Im Field Museum in Chicago „öffnete ich diese Schublade und darin lagen diese Felle von Raubtieren, wie ich sie noch nie zuvor gesehen hatte. Das waren üppige, rote Felle mit fließenden Haaren“, erinnert sich Helgen.

Aus den beigelegten Notizen zu den merkwürdigen Exemplaren entnahm man, dass sie Jahrzehnte zuvor in den nördlichen Anden gesammelt wurden, auf einer Höhe von 1.500 bis 2.700 Metern. Damit leben sie in deutlich höheren Gefilden als andere bekannte Olingos, wie in der Studie erläutert wurde, die im August 2013 in „ZooKeys“ erschien.

Das bedeutete, dass dort draußen eine noch nicht bestimmte Art lebte. Infolgedessen begann eine zehnjährige Suche nach dem neuen Makibären. Im Jahr 2006 machten sich Helgen und Roland Kays, der Leiter des Biodiversity and Earth Observation Lab des North Carolina Museum of Natural Sciences, in die Wildnis auf, um das Tier zu finden.

Mit der Hilfe des ecuadorianischen Zoologen Miguel Pinto konnte das Team seine Suche auf das Otanga Cloud Forest Preserve im Westen Ecuadors einschränken.

In ihrer ersten Nacht, als sie sich durch die feuchte, dichte Vegetation kämpften, sangen die Frösche und Grillen, und hoch oben in den Bäumen hörten sie Tiere, die umherhuschten. Als sie hochblickten, blickte etwas zurück: ein Wickelbär, ein Stachelschwein, und schließlich noch etwas anderes. „Das Tier im Schein der Taschenlampe war ein Olinguito“, sagte Helgen.

Auf ihrem Ausflug fanden sie gleich mehrere Olinguitos, ebenso wie bei weiteren Reisen in andere Teile der Anden. Spätere Genanalysen offenbarten, dass Anden-Makibären sich nicht nur von anderen Makibären unterschieden, sondern dass die „Makibären“ eine Gattung mit insgesamt vier bekannten Arten darstellen.

TRÜBE AUSSICHTEN?

Trotz der „Neuentdeckung“ im Jahr 2013 weilt der Anden-Makibär schon eine ganze Weile unter uns. Helgen zufolge befinden sich Exemplare der Art schon seit über hundert Jahren in verschiedenen Museen, sie waren einfach nur falsch klassifiziert.

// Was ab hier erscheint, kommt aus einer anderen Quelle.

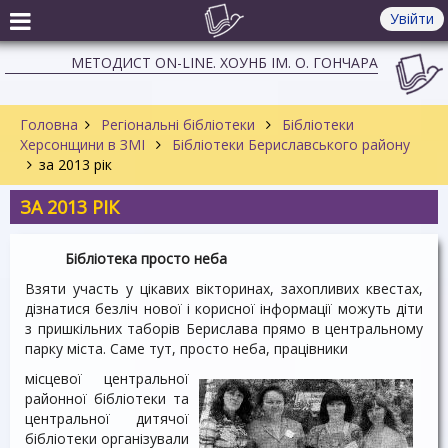
Увійти
МЕТОДИСТ ON-LINE. ХОУНБ ІМ. О. ГОНЧАРА
Головна
Регіональні бібліотеки
Бібліотеки
Херсонщини в ЗМІ
Бібліотеки Бериславського району
за 2013 рік
ЗА 2013 РІК
Бібліотека просто неба
Взяти участь у цікавих вікторинах, захопливих квестах,
дізнатися безліч нової і корисної інформації можуть діти
з пришкільних таборів Берислава прямо в центральному
парку міста. Саме тут, просто неба, працівники
місцевої центральної
районної бібліотеки та
центральної дитячої
бібліотеки організували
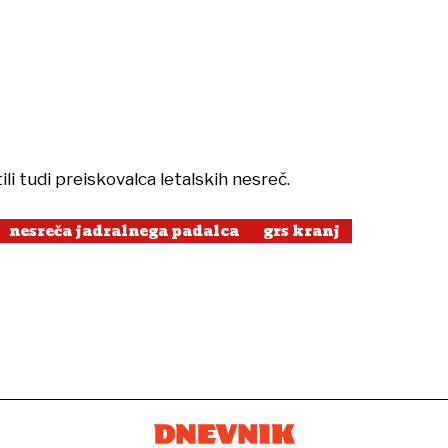
i tudi preiskovalca letalskih nesreč.
nesreča jadralnega padalca
grs kranj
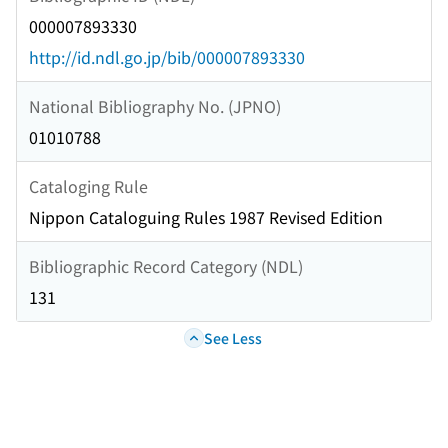
000007893330
http://id.ndl.go.jp/bib/000007893330
National Bibliography No. (JPNO)
01010788
Cataloging Rule
Nippon Cataloguing Rules 1987 Revised Edition
Bibliographic Record Category (NDL)
131
See Less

Ebenfalls falsch klassifiziert war ein Anden-Makibär, der in den Sechzigern und Siebzigern in einigen Zoos der USA gelebt hatte. Das Tier wurde regelmäßig von Zoo zu Zoo weitergereicht, da es sich nicht mit seinen vermeintlichen Artgenossen fortpflanzen wollte, erzählte Helgen. Im Nachhinein kein Wunder, denn das Exemplar gehörte einer anderen Makibärenart an als seine Gehege-Mitbewohner.

Derzeit können sich die Tiere noch über einen relativ stabilen Bestand freuen. „Erfrischenderweise ist es keine extrem gefährdete Art“, sagte Helgen.

Vermutlich existieren Tausende Exemplare in diversen geschützten Bergregionen Kolumbiens und Ecuadors.

Das bedeutet aber nicht, dass ihnen keine Gefahr droht. Schätzungsweise 42 Prozent ihres Lebensraumes wurden bereits in Landwirtschafts- und Siedlungsflächen umgewandelt, wie die Forscher berichten – und auch die Abholzung der Wälder ist ein stetiges Problem.

 

Der Artikel wurde ursprünglich in englischer Sprache auf NationalGeographic.com veröffentlicht.